+++ SUPPLIED INFORMATION

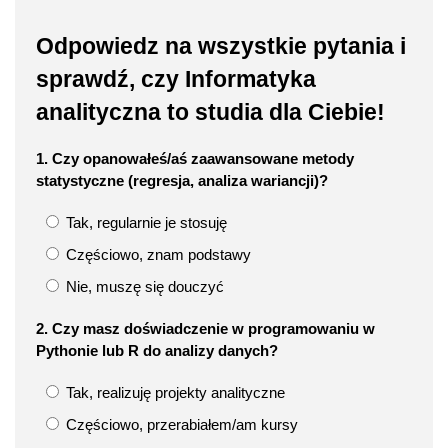
Odpowiedz na wszystkie pytania i
sprawdź, czy Informatyka
analityczna to studia dla Ciebie!
1. Czy opanowałeś/aś zaawansowane metody
statystyczne (regresja, analiza wariancji)?
Tak, regularnie je stosuję
Częściowo, znam podstawy
Nie, muszę się douczyć
2. Czy masz doświadczenie w programowaniu w
Pythonie lub R do analizy danych?
Tak, realizuję projekty analityczne
Częściowo, przerabiałem/am kursy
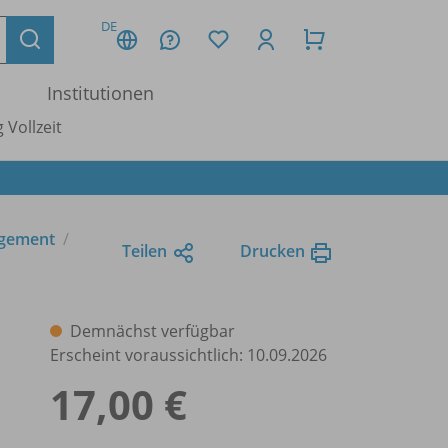
DE
Institutionen
 Vollzeit
agement
Teilen
Drucken
Demnächst verfügbar
Erscheint voraussichtlich: 10.09.2026
17,00 €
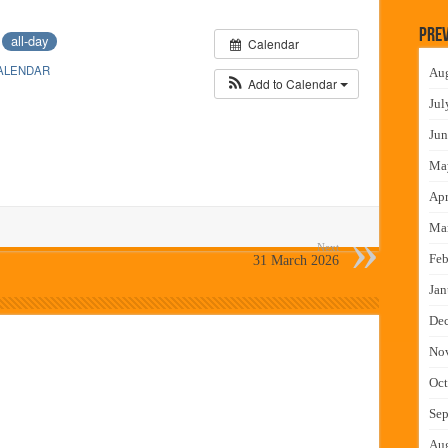
न इमारतीचे लोकनेते रामशेठ ठाकूर यांच्या उद्घाटन
Prev
6
all-day
Calendar
लमध्ये बैठक
ALENDAR
Au
 वाटपाचा उपक्रम
Add to Calendar
Jul
माधान शिबिरास पनवेलमध्ये उत्स्फूर्त प्रतिसाद
Jun
Ma
Apr
Ma
Next
Feb
31 March 2026
Jan
De
No
Oct
Sep
Au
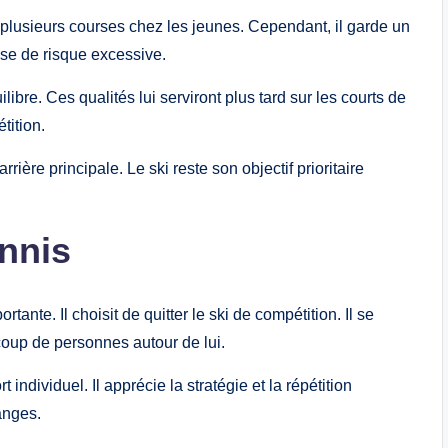
ne plusieurs courses chez les jeunes. Cependant, il garde un
prise de risque excessive.
ibre. Ces qualités lui serviront plus tard sur les courts de
tition.
ière principale. Le ski reste son objectif prioritaire
ennis
tante. Il choisit de quitter le ski de compétition. Il se
coup de personnes autour de lui.
 individuel. Il apprécie la stratégie et la répétition
anges.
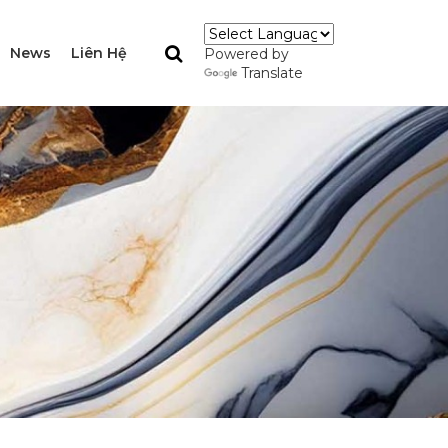
News
Liên Hệ
Powered by
Translate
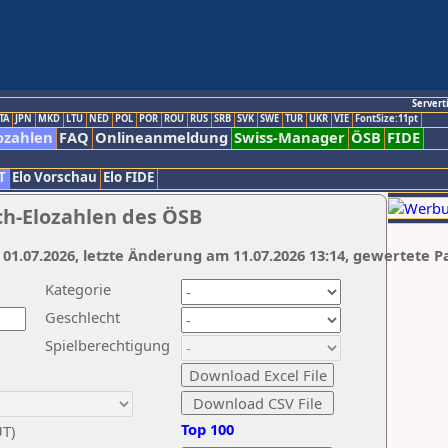
Servert
TA
JPN
MKD
LTU
NED
POL
POR
ROU
RUS
SRB
SVK
SWE
TUR
UKR
VIE
FontSize:11pt
ozahlen
FAQ
Onlineanmeldung
Swiss-Manager
ÖSB
FIDE
T
Elo Vorschau
Elo FIDE
ch-Elozahlen des ÖSB
 01.07.2026, letzte Änderung am 11.07.2026 13:14, gewertete P
Kategorie
Geschlecht
Spielberechtigung
Top 100
UT)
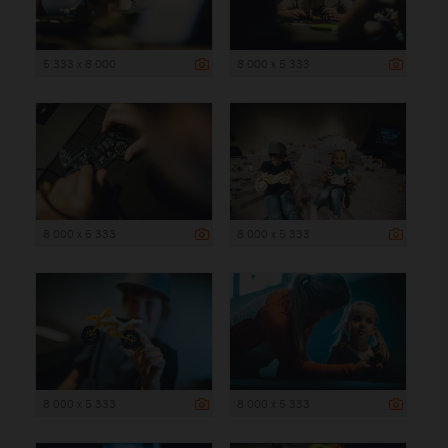
5 333 x 8 000
8 000 x 5 333
8 000 x 5 333
8 000 x 5 333
8 000 x 5 333
8 000 x 5 333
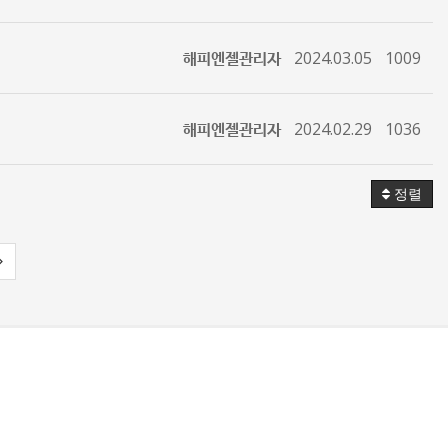
해피엔젤관리자
2024.03.05
1009
해피엔젤관리자
2024.02.29
1036
정렬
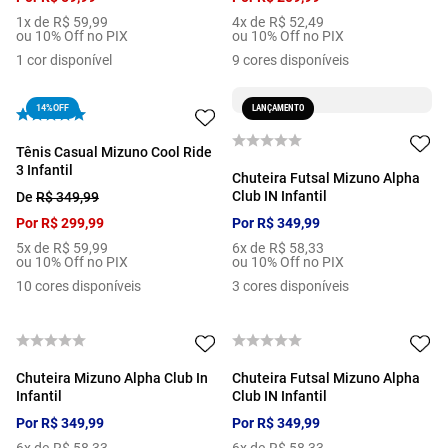
1
x de
R$
59
,
99
4
x de
R$
52
,
49
ou 10% Off no PIX
ou 10% Off no PIX
1
cor disponível
9
cores disponíveis
14%
OFF
LANÇAMENTO
Tênis Casual Mizuno Cool Ride
3 Infantil
Chuteira Futsal Mizuno Alpha
Club IN Infantil
De
R$
349
,
99
Por
R$
299
,
99
Por
R$
349
,
99
5
x de
R$
59
,
99
6
x de
R$
58
,
33
ou 10% Off no PIX
ou 10% Off no PIX
10
cores disponíveis
3
cores disponíveis
Chuteira Mizuno Alpha Club In
Chuteira Futsal Mizuno Alpha
Infantil
Club IN Infantil
Por
R$
349
,
99
Por
R$
349
,
99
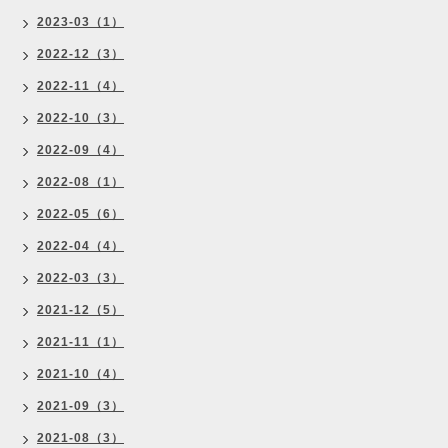
2023-03（1）
2022-12（3）
2022-11（4）
2022-10（3）
2022-09（4）
2022-08（1）
2022-05（6）
2022-04（4）
2022-03（3）
2021-12（5）
2021-11（1）
2021-10（4）
2021-09（3）
2021-08（3）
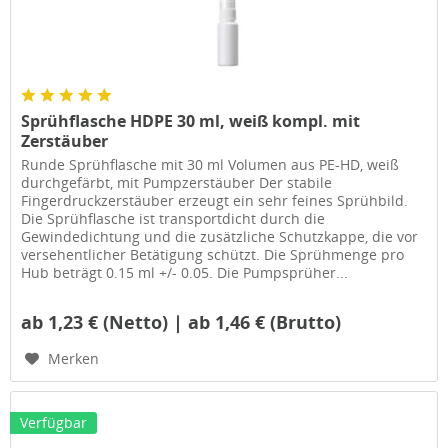
Sprühflasche HDPE 30 ml, weiß kompl. mit
Zerstäuber
Runde Sprühflasche mit 30 ml Volumen aus PE-HD, weiß
durchgefärbt, mit Pumpzerstäuber Der stabile
Fingerdruckzerstäuber erzeugt ein sehr feines Sprühbild.
Die Sprühflasche ist transportdicht durch die
Gewindedichtung und die zusätzliche Schutzkappe, die vor
versehentlicher Betätigung schützt. Die Sprühmenge pro
Hub beträgt 0.15 ml +/- 0.05. Die Pumpsprüher...
ab 1,23 € (Netto) | ab 1,46 € (Brutto)
Merken
Verfügbar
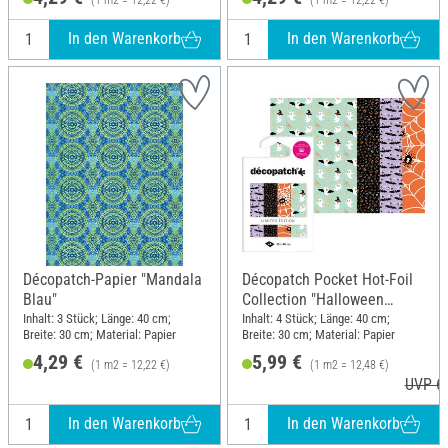
In den Warenkorb
In den Warenkorb
Décopatch-Papier "Mandala
Décopatch Pocket Hot-Foil
Blau"
Collection "Halloween
Spinnen und Fledermäuse"
Inhalt: 3 Stück; Länge: 40 cm;
Inhalt: 4 Stück; Länge: 40 cm;
Breite: 30 cm; Material: Papier
Breite: 30 cm; Material: Papier
4,29 €
5,99 €
(1 m2 = 12,22 €)
(1 m2 = 12,48 €)
UVP 6,
In den Warenkorb
In den Warenkorb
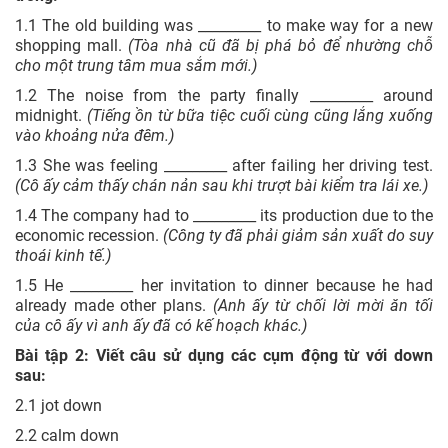
1.1 The old building was _________ to make way for a new
shopping mall.
(Tòa nhà cũ đã bị phá bỏ để nhường chỗ
cho một trung tâm mua sắm mới.)
1.2 The noise from the party finally _________ around
midnight.
(Tiếng ồn từ bữa tiệc cuối cùng cũng lắng xuống
vào khoảng nửa đêm.)
1.3 She was feeling _________ after failing her driving test.
(Cô ấy cảm thấy chán nản sau khi trượt bài kiểm tra lái xe.)
1.4 The company had to _________ its production due to the
economic recession.
(Công ty đã phải giảm sản xuất do suy
thoái kinh tế.)
1.5 He _________ her invitation to dinner because he had
already made other plans.
(Anh ấy từ chối lời mời ăn tối
của cô ấy vì anh ấy đã có kế hoạch khác.)
Bài tập 2: Viết câu sử dụng các cụm động từ với down
sau:
2.1 jot down
2.2 calm down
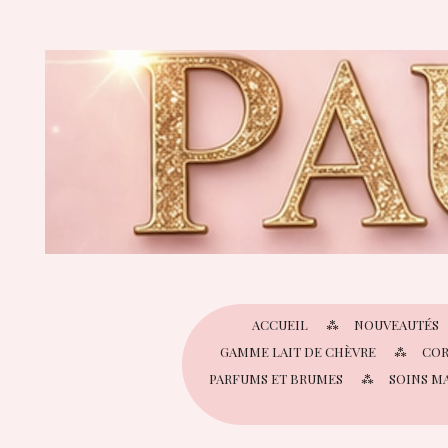
Passer
au
contenu
principal
ACCUEIL
NOUVEAUTÉS
GAMME LAIT DE CHÈVRE
COR
PARFUMS ET BRUMES
SOINS M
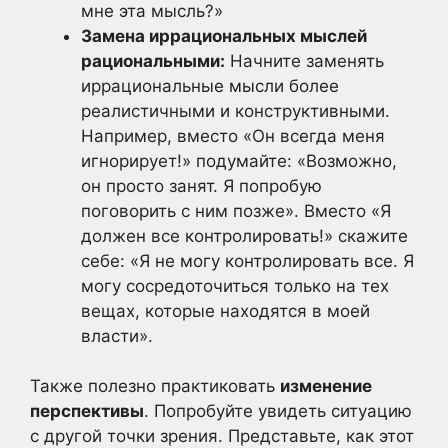
мне эта мысль?»
Замена иррациональных мыслей
рациональными:
Начните заменять
иррациональные мысли более
реалистичными и конструктивными.
Например, вместо «Он всегда меня
игнорирует!» подумайте: «Возможно,
он просто занят. Я попробую
поговорить с ним позже». Вместо «Я
должен все контролировать!» скажите
себе: «Я не могу контролировать все. Я
могу сосредоточиться только на тех
вещах, которые находятся в моей
власти».
Также полезно практиковать
изменение
перспективы
. Попробуйте увидеть ситуацию
с другой точки зрения. Представьте, как этот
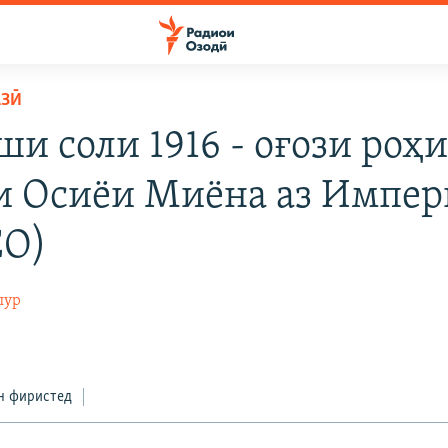
АЗӢ
и соли 1916 - оғози роҳ
и Осиёи Миёна аз Импер
ЕО)
пур
н фиристед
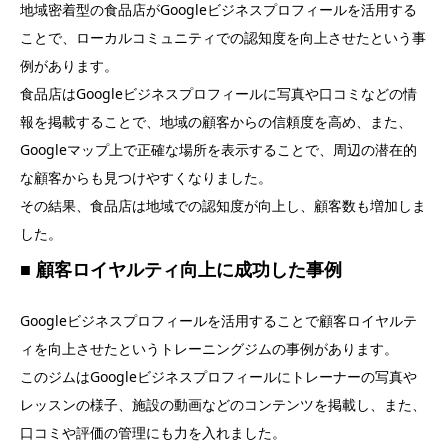
地域密着型の食品店がGoogleビジネスプロフィールを活用する
ことで、ローカルコミュニティでの認知度を向上させたという事
例があります。
食品店はGoogleビジネスプロフィールに写真や口コミなどの情
報を掲載することで、地域の顧客からの信頼度を高め、また、
Googleマップ上で正確な場所を表示することで、周辺の潜在的
な顧客からも見つけやすくなりました。
その結果、食品店は地域での認知度が向上し、顧客数も増加しま
した。
■ 顧客ロイヤルティ向上に成功した事例
Googleビジネスプロフィールを活用することで顧客ロイヤルテ
ィを向上させたというトレーニングジムの事例があります。
このジムはGoogleビジネスプロフィールにトレーナーの写真や
レッスンの様子、施設の動画などのコンテンツを掲載し、また、
口コミや評価の管理にも力を入れました。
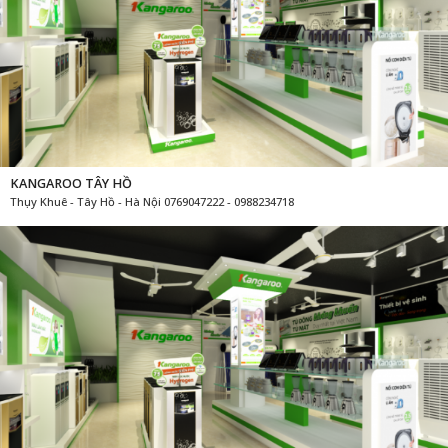
KANGAROO TÂY HỒ
Thụy Khuê - Tây Hồ - Hà Nội 0769047222 - 0988234718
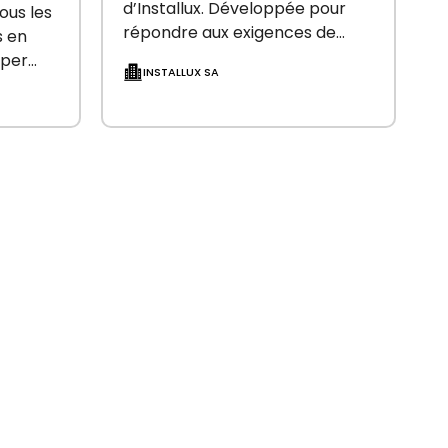
d’Installux. Développée pour
ous les
répondre aux exigences de
s en
l’architecture contemporaine,
uper
INSTALLUX SA
elle conjugue liberté de
 un
conception, performances
s
élevées et parfaite conformité
s les
réglementaire. Pensée comme
un système modulaire,…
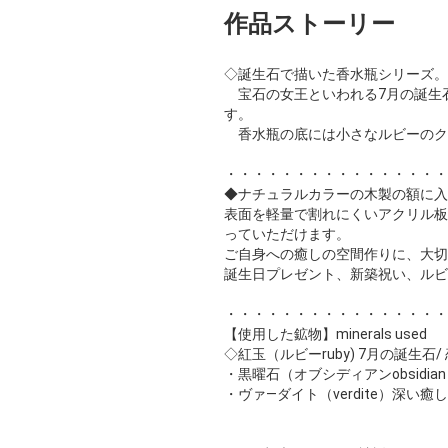
作品ストーリー
◇誕生石で描いた香水瓶シリーズ。
宝石の女王といわれる7月の誕生
す。
香水瓶の底には小さなルビーのク
・・・・・・・・・・・・・・・・
◆ナチュラルカラーの木製の額に入
表面を軽量で割れにくいアクリル板
っていただけます。
ご自身への癒しの空間作りに、大切
誕生日プレゼント、新築祝い、ルビ
・・・・・・・・・・・・・・・・
【使用した鉱物】minerals used
◇紅玉（ルビーruby) 7月の誕生
・黒曜石（オブシディアンobsidi
・ヴァ―ダイト（verdite）深い癒し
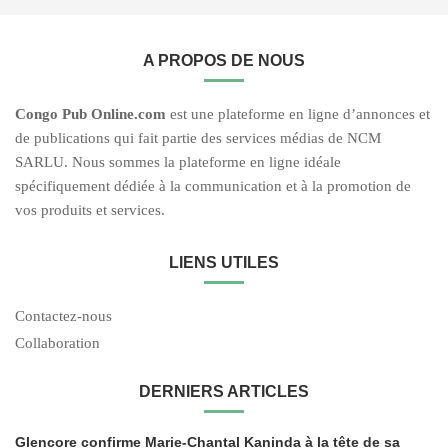
A PROPOS DE NOUS
C
ongo Pub O
nline.com
est une plateforme en ligne d’annonces et
de publications qui fait partie des services médias de NCM
SARLU. Nous sommes la plateforme en ligne idéale
spécifiquement dédiée à la communication et à la promotion de
vos produits et services.
LIENS UTILES
Contactez-nous
Collaboration
DERNIERS ARTICLES
Glencore confirme Marie-Chantal Kaninda à la tête de sa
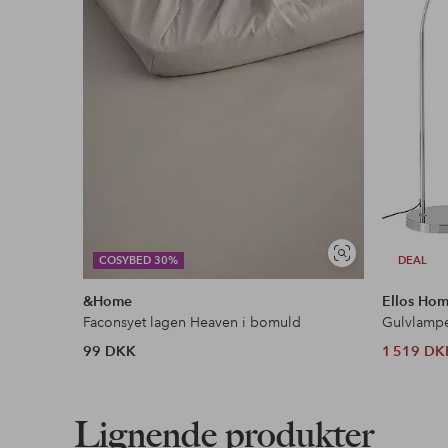
Faktura & Konto
Vores mest fordelagtige betalingsmetode
Læs mere
Se
COSYBED 30%
DEAL
lignende
&Home
Ellos Ho
Faconsyet lagen Heaven i bomuld
Gulvlamp
99 DKK
1 519 DK
Lignende produkter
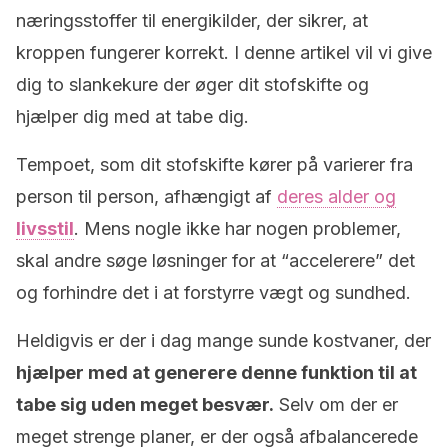
næringsstoffer til energikilder, der sikrer, at
kroppen fungerer korrekt. I denne artikel vil vi give
dig to slankekure der øger dit stofskifte og
hjælper dig med at tabe dig.
Tempoet, som dit stofskifte kører på varierer fra
person til person, afhængigt af
deres alder og
livsstil
. Mens nogle ikke har nogen problemer,
skal andre søge løsninger for at “accelerere” det
og forhindre det i at forstyrre vægt og sundhed.
Heldigvis er der i dag mange sunde kostvaner, der
hjælper med at generere denne funktion til at
tabe sig uden meget besvær.
Selv om der er
meget strenge planer, er der også afbalancerede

++++++

WHAT YOU ARE ASKED TO DO
Please report only the number of lines above that include "Infantil".

SOLUTION TO THIS PROBLEM
4